Il tema è stato particolarmente discusso. Per la prima volta, la commissione non ha ascoltato solo tecnici ed esperti, ma ha coinvolto nelle indagini anche militari malati e parenti dei militari deceduti. «Le evidenze scientifiche si limitano al campo statistico. Queste audizioni hanno avuto anche un inedito valore umano» racconta la senatrice Pd Cinzia Fontana. Uno dei meriti della commissione di inchiesta è proprio questo. Le pressioni dell’organismo parlamentare hanno portato «allo sblocco delle liquidazioni dei benefici dovuti ai militari affetti da gravi patologie invalidanti e alle famiglie di coloro che sono deceduti, previsti ai sensi dell’articolo 603 del codice dell’ordinamento militare». Soprattutto, il lavoro della commissione ha riaperto decine di altri casi che il Comitato di verifica delle cause di servizio aveva rigettato. Su 225 pareri contrari, le vicende dubbie sono circa il 40 per cento. Alla luce dei risultati dell’inchiesta, il parere della commissione è che questi casi vengano riaperti.

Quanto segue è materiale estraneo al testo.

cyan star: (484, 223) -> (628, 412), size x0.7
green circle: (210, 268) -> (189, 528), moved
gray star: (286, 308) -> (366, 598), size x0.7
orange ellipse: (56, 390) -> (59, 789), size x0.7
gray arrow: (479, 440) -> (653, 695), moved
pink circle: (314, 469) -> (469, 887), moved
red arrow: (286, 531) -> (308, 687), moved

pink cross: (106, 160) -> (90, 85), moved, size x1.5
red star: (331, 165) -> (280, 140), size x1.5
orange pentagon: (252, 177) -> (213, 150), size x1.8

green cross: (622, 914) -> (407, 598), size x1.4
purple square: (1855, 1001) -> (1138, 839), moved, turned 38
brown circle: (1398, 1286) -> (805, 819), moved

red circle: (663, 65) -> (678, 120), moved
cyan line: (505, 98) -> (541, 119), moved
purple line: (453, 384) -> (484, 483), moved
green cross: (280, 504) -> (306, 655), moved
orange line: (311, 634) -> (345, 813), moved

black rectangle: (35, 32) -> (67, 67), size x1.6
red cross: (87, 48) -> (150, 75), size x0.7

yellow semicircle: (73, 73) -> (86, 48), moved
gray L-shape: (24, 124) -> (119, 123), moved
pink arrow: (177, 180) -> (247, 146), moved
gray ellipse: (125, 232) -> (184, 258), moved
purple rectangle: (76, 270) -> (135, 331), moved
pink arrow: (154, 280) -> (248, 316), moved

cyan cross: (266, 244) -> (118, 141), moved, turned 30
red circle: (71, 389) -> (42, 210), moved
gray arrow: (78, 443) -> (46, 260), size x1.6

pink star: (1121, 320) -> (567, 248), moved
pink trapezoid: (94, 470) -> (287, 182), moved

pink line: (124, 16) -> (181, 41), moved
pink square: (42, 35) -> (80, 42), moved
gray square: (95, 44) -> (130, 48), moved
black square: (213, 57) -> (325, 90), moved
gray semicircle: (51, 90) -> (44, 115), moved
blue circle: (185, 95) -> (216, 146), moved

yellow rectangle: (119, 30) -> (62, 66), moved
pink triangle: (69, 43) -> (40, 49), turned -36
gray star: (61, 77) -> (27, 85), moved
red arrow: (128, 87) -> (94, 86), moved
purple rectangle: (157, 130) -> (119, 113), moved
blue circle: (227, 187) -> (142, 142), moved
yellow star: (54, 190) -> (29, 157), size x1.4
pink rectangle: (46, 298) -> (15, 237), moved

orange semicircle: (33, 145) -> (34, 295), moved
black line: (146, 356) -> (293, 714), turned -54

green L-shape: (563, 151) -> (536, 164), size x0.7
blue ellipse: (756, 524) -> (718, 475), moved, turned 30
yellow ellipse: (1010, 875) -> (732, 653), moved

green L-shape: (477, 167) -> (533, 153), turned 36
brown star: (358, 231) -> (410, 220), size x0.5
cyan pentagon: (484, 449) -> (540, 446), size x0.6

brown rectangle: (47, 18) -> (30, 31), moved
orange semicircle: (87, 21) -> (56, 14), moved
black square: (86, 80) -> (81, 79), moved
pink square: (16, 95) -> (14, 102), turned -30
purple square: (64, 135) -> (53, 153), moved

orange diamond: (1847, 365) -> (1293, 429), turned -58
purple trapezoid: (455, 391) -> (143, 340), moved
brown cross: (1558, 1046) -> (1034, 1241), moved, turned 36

Un rilevante capitolo dell’inchiesta riguarda «il problema delle vaccinazioni» a cui sono sottoposti i nostri militari. «Una novità assoluta», spiega Cinzia Fontana. Dai documenti analizzati nel corso dell’inchiesta, la commissione «può desumere la mancata osservanza dei protocolli vaccinali che la stessa Difesa si è data». Non è ovviamente in dubbio l’efficacia della profilassi vaccinale. «Secondo la commissione, si deve vigilare da parte delle autorità competenti affinché in futuro si evitino errori, che si sono verificati, nella somministrazione, eccessi di dosaggio, somministrazioni multiple in tempi ravvicinati quando non necessari, richiami di vaccinazioni contro malattie per le quali il soggetto è già immunizzato, e si assicuri l’adempimento degli obblighi per quanto concerne l’anamnesi vaccinale e l’acquisizione del consenso informato».
E poi ci sono i poligoni di tiro. Come già previsto nella relazione intermedia approvata lo scorso maggio, la commissione ribadisce «l’esigenza di procedere celermente alle bonifiche dei siti inquinati». L’ultima manovra finanziaria prevede una spesa di 75 milioni di euro. La commissione, spiega il senatore Scanu, propone un investimento di 300 milioni. Obiettivo: la chiusura dei poligoni sardi di Capo Teulada e Capo Frasca e la riconversione di Salto di Quirra.